- **Task**: Produce as output only the lines below starting at the line with "GET A FREE QUOTE!" and continuing through the line with "in the word תפל — which means vapid or", each one exactly as written.

═══ Extracted records

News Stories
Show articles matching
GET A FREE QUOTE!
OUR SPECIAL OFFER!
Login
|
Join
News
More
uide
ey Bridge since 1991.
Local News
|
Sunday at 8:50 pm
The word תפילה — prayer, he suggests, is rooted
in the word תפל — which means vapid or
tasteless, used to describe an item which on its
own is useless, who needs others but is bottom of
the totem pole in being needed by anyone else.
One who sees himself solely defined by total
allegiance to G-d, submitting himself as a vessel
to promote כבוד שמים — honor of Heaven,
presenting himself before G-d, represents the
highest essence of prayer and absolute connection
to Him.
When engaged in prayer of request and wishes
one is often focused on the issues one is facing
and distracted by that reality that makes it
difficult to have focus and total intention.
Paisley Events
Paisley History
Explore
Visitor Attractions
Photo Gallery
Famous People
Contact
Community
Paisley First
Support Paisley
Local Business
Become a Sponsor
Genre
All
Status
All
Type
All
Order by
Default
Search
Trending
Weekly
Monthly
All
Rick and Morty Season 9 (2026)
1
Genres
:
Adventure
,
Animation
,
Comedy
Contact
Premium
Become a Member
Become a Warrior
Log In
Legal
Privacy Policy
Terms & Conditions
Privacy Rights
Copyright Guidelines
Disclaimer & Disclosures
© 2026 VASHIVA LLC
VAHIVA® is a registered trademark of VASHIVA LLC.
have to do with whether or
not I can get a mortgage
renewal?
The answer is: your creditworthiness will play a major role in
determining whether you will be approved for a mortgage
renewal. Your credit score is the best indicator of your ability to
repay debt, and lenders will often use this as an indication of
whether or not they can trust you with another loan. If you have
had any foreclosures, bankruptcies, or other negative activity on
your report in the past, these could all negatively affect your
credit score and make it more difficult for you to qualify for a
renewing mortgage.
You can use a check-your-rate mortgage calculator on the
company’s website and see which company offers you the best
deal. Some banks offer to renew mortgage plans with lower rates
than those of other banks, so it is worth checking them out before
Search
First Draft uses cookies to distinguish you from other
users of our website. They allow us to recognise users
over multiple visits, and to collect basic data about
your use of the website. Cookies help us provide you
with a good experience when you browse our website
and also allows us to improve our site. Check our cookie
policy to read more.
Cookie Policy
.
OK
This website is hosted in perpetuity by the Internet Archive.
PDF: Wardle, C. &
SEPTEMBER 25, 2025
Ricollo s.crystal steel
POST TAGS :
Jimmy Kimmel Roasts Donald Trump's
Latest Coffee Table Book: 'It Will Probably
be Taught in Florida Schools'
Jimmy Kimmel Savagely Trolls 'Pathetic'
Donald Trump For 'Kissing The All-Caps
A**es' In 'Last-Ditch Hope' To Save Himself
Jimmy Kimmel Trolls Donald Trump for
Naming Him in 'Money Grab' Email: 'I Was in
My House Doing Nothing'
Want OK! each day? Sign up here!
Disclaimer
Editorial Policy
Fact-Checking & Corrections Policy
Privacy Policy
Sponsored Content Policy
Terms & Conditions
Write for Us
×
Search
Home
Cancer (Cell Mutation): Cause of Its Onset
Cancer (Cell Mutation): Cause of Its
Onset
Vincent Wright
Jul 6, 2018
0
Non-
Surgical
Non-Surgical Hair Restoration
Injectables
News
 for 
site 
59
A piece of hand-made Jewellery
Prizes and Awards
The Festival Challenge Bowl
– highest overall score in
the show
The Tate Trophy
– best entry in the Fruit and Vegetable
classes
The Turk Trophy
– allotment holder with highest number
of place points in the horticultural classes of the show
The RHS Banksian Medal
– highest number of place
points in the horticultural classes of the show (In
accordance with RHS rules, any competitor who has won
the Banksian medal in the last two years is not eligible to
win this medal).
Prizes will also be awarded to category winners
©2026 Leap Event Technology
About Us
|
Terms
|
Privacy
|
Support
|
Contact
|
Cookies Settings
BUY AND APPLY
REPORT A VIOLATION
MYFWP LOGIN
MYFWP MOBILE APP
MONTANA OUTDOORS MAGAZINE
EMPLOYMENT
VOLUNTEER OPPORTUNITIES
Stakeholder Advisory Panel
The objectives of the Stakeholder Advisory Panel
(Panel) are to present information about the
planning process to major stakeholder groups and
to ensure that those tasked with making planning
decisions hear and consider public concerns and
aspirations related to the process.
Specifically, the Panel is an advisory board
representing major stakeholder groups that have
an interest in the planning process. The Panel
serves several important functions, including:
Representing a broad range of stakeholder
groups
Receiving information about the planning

══════

- **Written response**:
GET A FREE QUOTE!
OUR SPECIAL OFFER!
Login
|
Join
News
More
uide
ey Bridge since 1991.
Local News
|
Sunday at 8:50 pm
The word תפילה — prayer, he suggests, is rooted
in the word תפל — which means vapid or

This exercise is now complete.